Cherish Prickett ’18

Cherish Prickett
Fulbright scholar Cherish Prickett ’18 earned a master’s degree in risk, disaster, and resilience at University College London’s Institute for Risk and Disaster Reduction. Photo courtesy of Cherish Prickett

At URI, Cherish Prickett chose the International Engineering Program, majoring in industrial and systems engineering and German. As a student in the five-year, dual program she spent a year in Germany: to study for a semester at the Technical University of Braunschweig, then to intern at a German company.

By the time she graduated from URI in 2018 with a B.S. in Industrial and Systems Engineering and a B.A. in German, she had received several prestigious awards, including the Goldwater scholarship, the Demers Foreign Language scholarship, and the German Academic Exchange Service award. And in 2019, she was the recipient of a coveted Fulbright Award.

Prickett’s goal was always to do research for government agencies and nonprofits involved in recovery after disasters. The Fulbright Award, which covered tuition and and a stipend for her expenses, made it possible for her to further that goal with travel and advanced study abroad.

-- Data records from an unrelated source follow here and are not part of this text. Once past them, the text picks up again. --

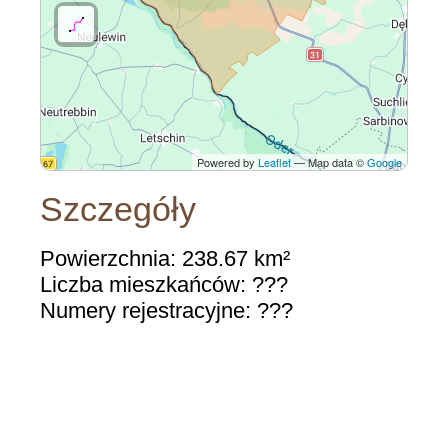
Powered by
Leaflet
— Map data ©
Google
Szczegóły
Powierzchnia: 238.67 km²
Liczba mieszkańców: ???
Numery rejestracyjne: ???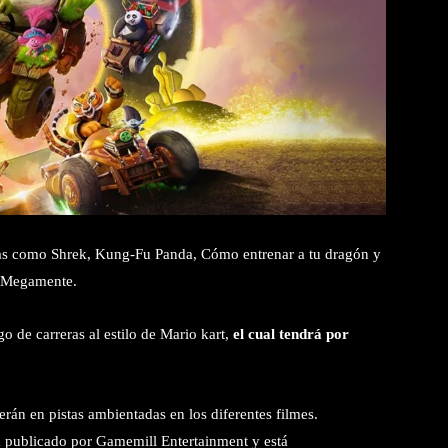
ulas como Shrek, Kung-Fu Panda, Cómo entrenar a tu dragón y
Megamente.
de carreras al estilo de Mario kart,
el cual tendrá por
erán en pistas ambientadas en los diferentes filmes.
rá publicado por Gamemill Entertainment y está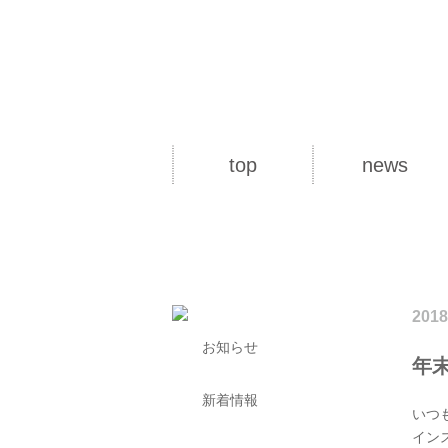
top
news
2018
お知らせ
年
新着情報
いつ
イン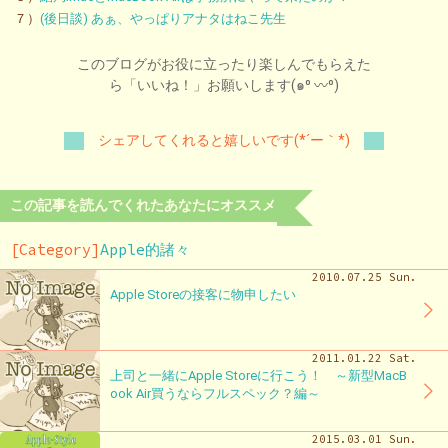
７）
(後日談) あぁ、やっぱりアナタはねこ先生
このブログがお役に立ったり楽しんでもらえた
ら「いいね！」お願いします(๑⁰ 〰⁰)
シェアしてくれると嬉しいです(*´ー｀*)
この記事を読んでくれたあなたにオススメ
[Category]
Apple的諸々
2010.07.25 Sun.
Apple Storeの接客に物申したい
2011.01.22 Sat.
上司と一緒にApple Storeに行こう！ ～新型MacB
ook Air買うならフルスペック？編～
2015.03.01 Sun.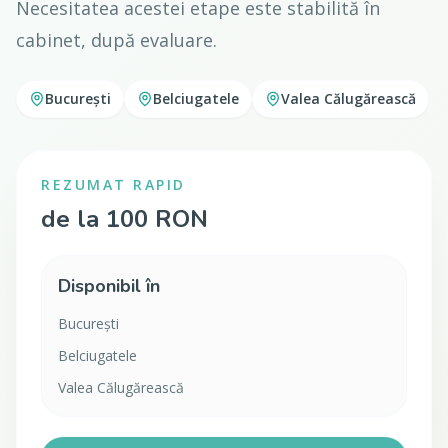
Necesitatea acestei etape este stabilită în
cabinet, după evaluare.
București
Belciugatele
Valea Călugărească
REZUMAT RAPID
de la 100 RON
Disponibil în
București
Belciugatele
Valea Călugărească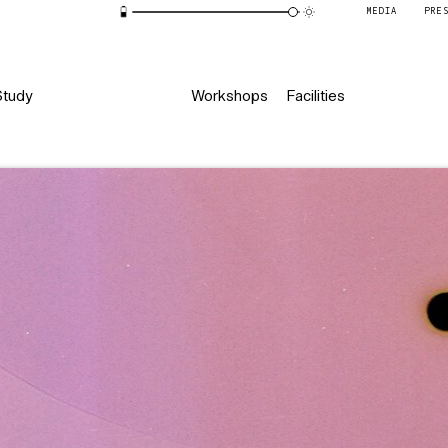
MEDIA
PRE
Study
Workshops
Facilities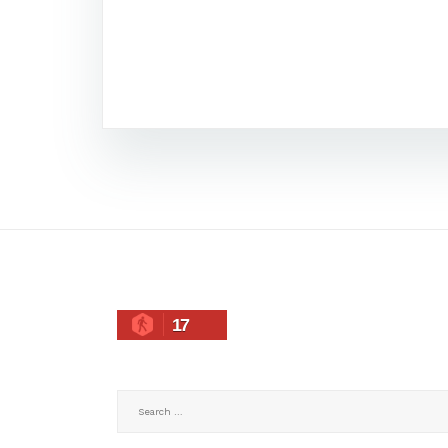
17
Search
for: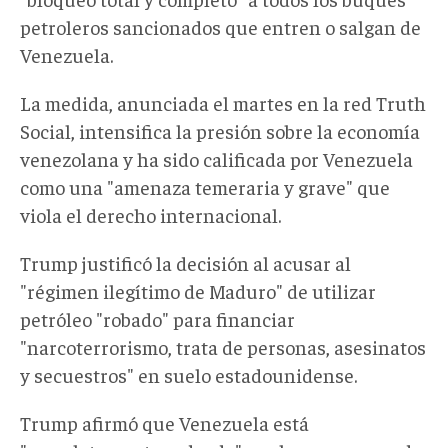
petroleros sancionados que entren o salgan de
Venezuela.
La medida, anunciada el martes en la red Truth
Social, intensifica la presión sobre la economía
venezolana y ha sido calificada por Venezuela
como una "amenaza temeraria y grave" que
viola el derecho internacional.
Trump justificó la decisión al acusar al
"régimen ilegítimo de Maduro" de utilizar
petróleo "robado" para financiar
"narcoterrorismo, trata de personas, asesinatos
y secuestros" en suelo estadounidense.
Trump afirmó que Venezuela está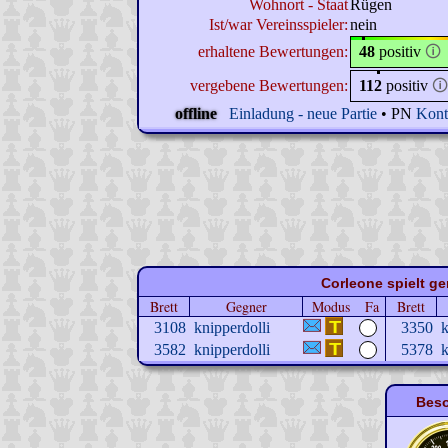
Wohnort - Staat
Rügen
Ist/war Vereinsspieler:
nein
erhaltene Bewertungen:
48
positiv
🛈
vergebene Bewertungen:
112
positiv
🛈
offline
Einladung - neue Partie
• PN
Kont
Corleone spielt ge
Brett
Gegner
Modus
Fa
Brett
3108
knipperdolli
3350
k
3582
knipperdolli
5378
k
Beso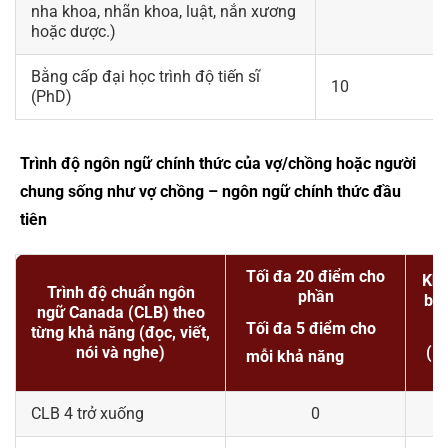
nha khoa, nhãn khoa, luật, nắn xương
hoặc dược.)
Bằng cấp đại học trình độ tiến sĩ
10
(PhD)
Trình độ ngôn ngữ chính thức của vợ/chồng hoặc người
chung sống như vợ chồng – ngôn ngữ chính thức đầu
tiên
Tối đa 20 điểm cho
Khô
Trình độ chuẩn ngôn
phần
bạn
ngữ Canada (CLB) theo
Tối đa 5 điểm cho
từng khả năng (đọc, viết,
nói và nghe)
(K
mỗi khả năng
CLB 4 trở xuống
0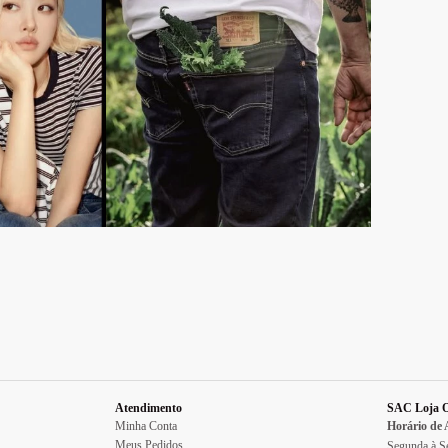
Atendimento
SAC Loja O
Minha Conta
Horário de
Meus Pedidos
Segunda à Se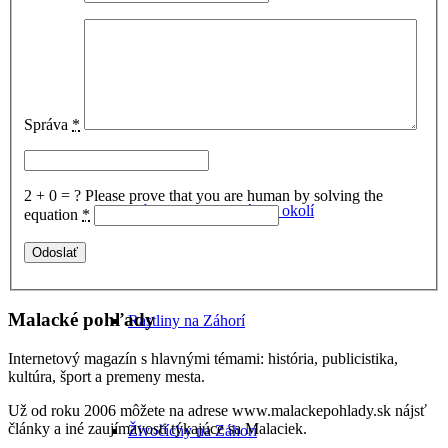
Obce v najbližšom okolí Malaciek
Správa
*
2 + 0 = ?
Please prove that you are human by solving the
Kúpanie v Malackách a okolí
equation
*
Malacké pohľady
Rastliny na Záhorí
Internetový magazín s hlavnými témami: história, publicistika,
kultúra, šport a premeny mesta.
Už od roku 2006 môžete na adrese www.malackepohlady.sk nájsť
články a iné zaujímavosti týkajúce sa Malaciek.
Živočíchy na Záhorí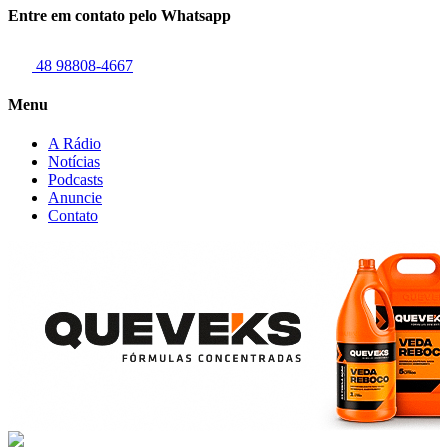
Entre em contato pelo Whatsapp
48 98808-4667
Menu
A Rádio
Notícias
Podcasts
Anuncie
Contato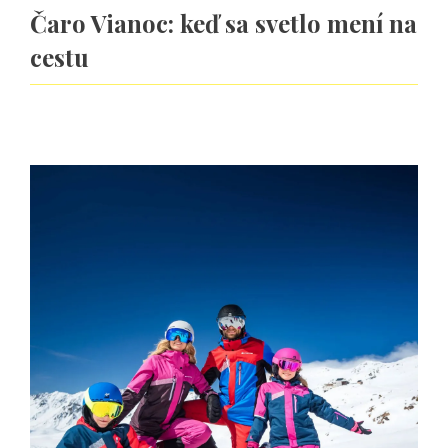
Čaro Vianoc: keď sa svetlo mení na
cestu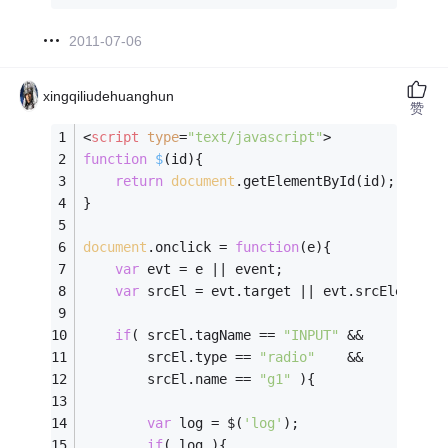
2011-07-06
xingqiliudehuanghun
赞
<
script
type
=
"text/javascript"
>
function
$
(
id
)
{
return
document
.getElementById(id);
}
document
.onclick = 
function
(
e
)
{
var
 evt = e || event;
var
 srcEl = evt.target || evt.srcElement;
if
( srcEl.tagName == 
"INPUT"
 && 
		srcEl.type == 
"radio"
    && 
		srcEl.name == 
"g1"
 ){
var
 log = $(
'log'
);
if
( log ){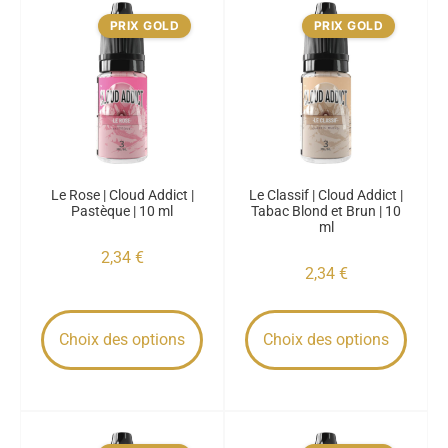
PRIX GOLD
PRIX GOLD
Le Rose | Cloud Addict |
Le Classif | Cloud Addict |
Pastèque | 10 ml
Tabac Blond et Brun | 10
ml
2,34
€
2,34
€
Choix des options
Choix des options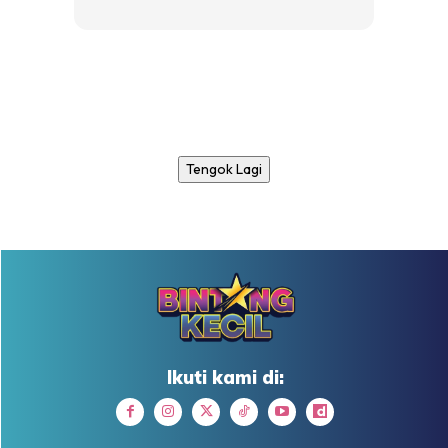
Tengok Lagi
Ikuti kami di: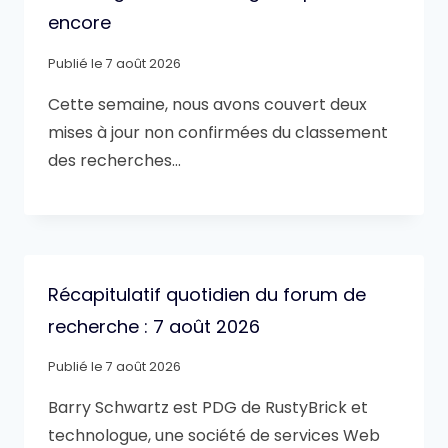
encore
Publié le
7 août 2026
Cette semaine, nous avons couvert deux
mises à jour non confirmées du classement
des recherches…
Récapitulatif quotidien du forum de
recherche : 7 août 2026
Publié le
7 août 2026
Barry Schwartz est PDG de RustyBrick et
technologue, une société de services Web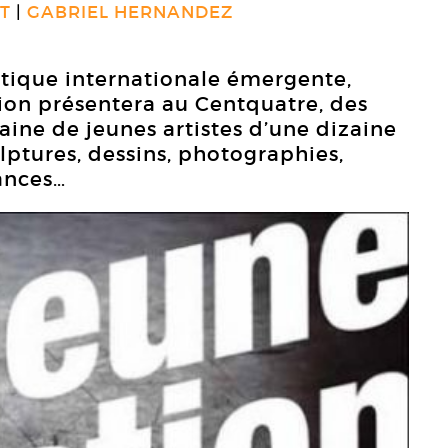
T
GABRIEL HERNANDEZ
tique internationale émergente,
ion présentera au Centquatre, des
aine de jeunes artistes d’une dizaine
ulptures, dessins, photographies,
mances…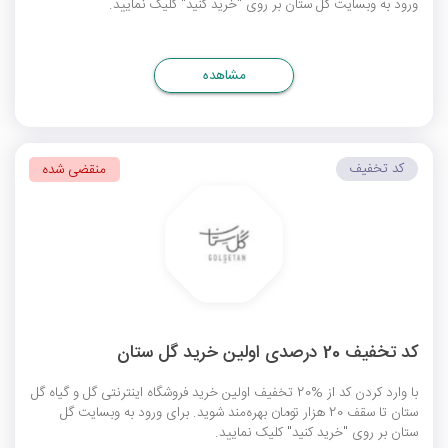
ورود به وبسایت گل ستان بر روی "خرید کنید" کلیک نمایید.
مشاهده
کد تخفیف
منقضی شده
کد تخفیف 20 درصدی اولین خرید گل ستان
با وارد کردن کد از %20 تخفیف اولین خرید فروشگاه اینترنتی گل و گیاه گل
ستان تا سقف 20 هزار تومان بهره‌مند شوید. برای ورود به وبسایت گل
ستان بر روی "خرید کنید" کلیک نمایید.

“To know I’m setting myself up to do work that helps people in need here and throughout the world is exciting,” she said. “We’re a global world. We can’t isolate ourselves. Disasters are all over the world, and how we respond to them can always be improved.”

As a Fulbright scholar, Prickett traveled to London where she earned a master’s degree in risk, disaster, and resilience at University College London’s Institute for Risk and Disaster Reduction (IRDR).

Prickett said she could not have become a Fulbright recipient without the help of the URI community, including the URI’s Office of National Fellowships & Academic Opportunities, which advises and assists qualified undergraduates interested in applying for national and international scholarships and fellowships. 

Today, she continues her work helping people as a vaccination site manager for the DeKalb Country Board of Health in Georgia, her home state.